(What is expected):
Repeat exactly the lines that begin at the one containing "هل هناك مشكلة في هذا الإعلان؟" and end at the final line of the records; include no pictures and nothing else.

(Exercise inputs):
▼

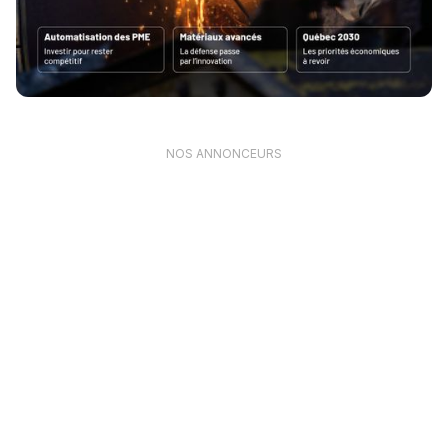
NOS ANNONCEURS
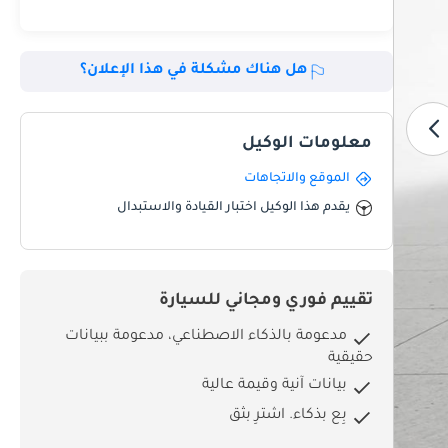
هل هناك مشكلة في هذا الإعلان؟
معلومات الوكيل
الموقع والاتجاهات
يقدم هذا الوكيل اختبار القيادة والاستبدال
تقييم فوري ومجاني للسيارة
مدعومة بالذكاء الاصطناعي، مدعومة ببيانات
حقيقية
بيانات آنية وقيمة عالية
بِع بذكاء. اشترِ بثق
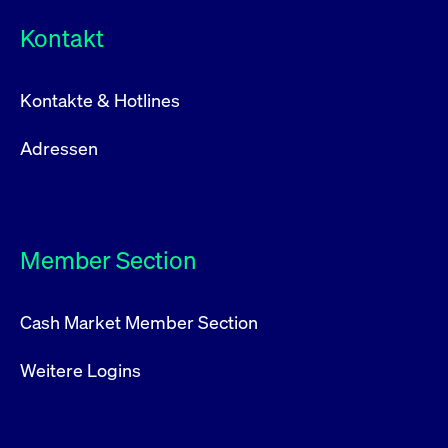
Kontakt
Kontakte & Hotlines
Adressen
Member Section
Cash Market Member Section
Weitere Logins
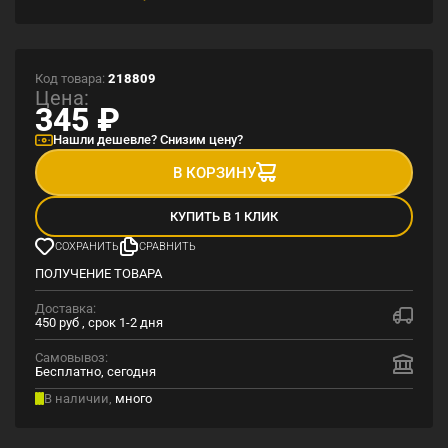
Код товара:
218809
Цена:
345
₽
Нашли дешевле? Снизим цену?
В КОРЗИНУ
КУПИТЬ В 1 КЛИК
СОХРАНИТЬ
СРАВНИТЬ
ПОЛУЧЕНИЕ ТОВАРА
Доставка:
450 руб , срок 1-2 дня
Самовывоз:
Бесплатно, сегодня
В наличии,
много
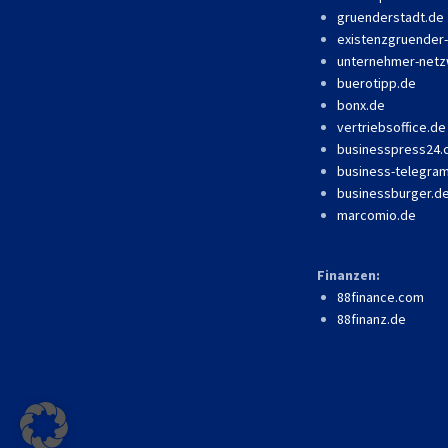
gruenderstadt.de
existenzgruender
unternehmer-netz
buerotipp.de
bonx.de
vertriebsoffice.de
businesspress24
business-telegra
businessburger.d
marcomio.de
Finanzen:
88finance.com
88finanz.de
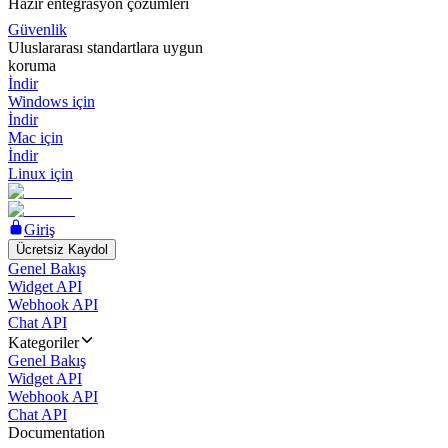
Hazır entegrasyon çözümleri
Güvenlik
Uluslararası standartlara uygun
koruma
İndir
Windows için
İndir
Mac için
İndir
Linux için
Giriş
Ücretsiz Kaydol
Genel Bakış
Widget API
Webhook API
Chat API
Kategoriler
Genel Bakış
Widget API
Webhook API
Chat API
Documentation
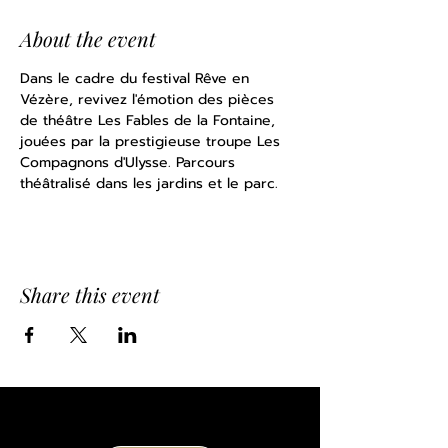
About the event
Dans le cadre du festival Rêve en 
Vézère, revivez l'émotion des pièces 
de théâtre Les Fables de la Fontaine, 
jouées par la prestigieuse troupe Les 
Compagnons d'Ulysse. Parcours 
théâtralisé dans les jardins et le parc.
Share this event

▲

(Exercise response):
هل هناك مشكلة في هذا الإعلان؟
معلومات الوكيل
الموقع والاتجاهات
يقدم هذا الوكيل اختبار القيادة والاستبدال
تقييم فوري ومجاني للسيارة
مدعومة بالذكاء الاصطناعي، مدعومة ببيانات
حقيقية
بيانات آنية وقيمة عالية
بِع بذكاء. اشترِ بثق
Kontakt
Kontakte & Hotlines
Adressen
Member Section
Cash Market Member Section
Weitere Logins
Код товара:
218809
Цена:
345
₽
Нашли дешевле? Снизим цену?
В КОРЗИНУ
КУПИТЬ В 1 КЛИК
СОХРАНИТЬ
СРАВНИТЬ
ПОЛУЧЕНИЕ ТОВАРА
Доставка:
450 руб , срок 1-2 дня
Самовывоз:
Бесплатно, сегодня
В наличии,
много
gruenderstadt.de
existenzgruender
unternehmer-netz
buerotipp.de
bonx.de
vertriebsoffice.de
businesspress24
business-telegra
businessburger.d
marcomio.de
Finanzen:
88finance.com
88finanz.de
Hazır entegrasyon çözümleri
Güvenlik
Uluslararası standartlara uygun
koruma
İndir
Windows için
İndir
Mac için
İndir
Linux için
Giriş
Ücretsiz Kaydol
Genel Bakış
Widget API
Webhook API
Chat API
Kategoriler
Genel Bakış
Widget API
Webhook API
Chat API
Documentation
About the event
Dans le cadre du festival Rêve en 
Vézère, revivez l'émotion des pièces 
de théâtre Les Fables de la Fontaine, 
jouées par la prestigieuse troupe Les 
Compagnons d'Ulysse. Parcours 
théâtralisé dans les jardins et le parc.
Share this event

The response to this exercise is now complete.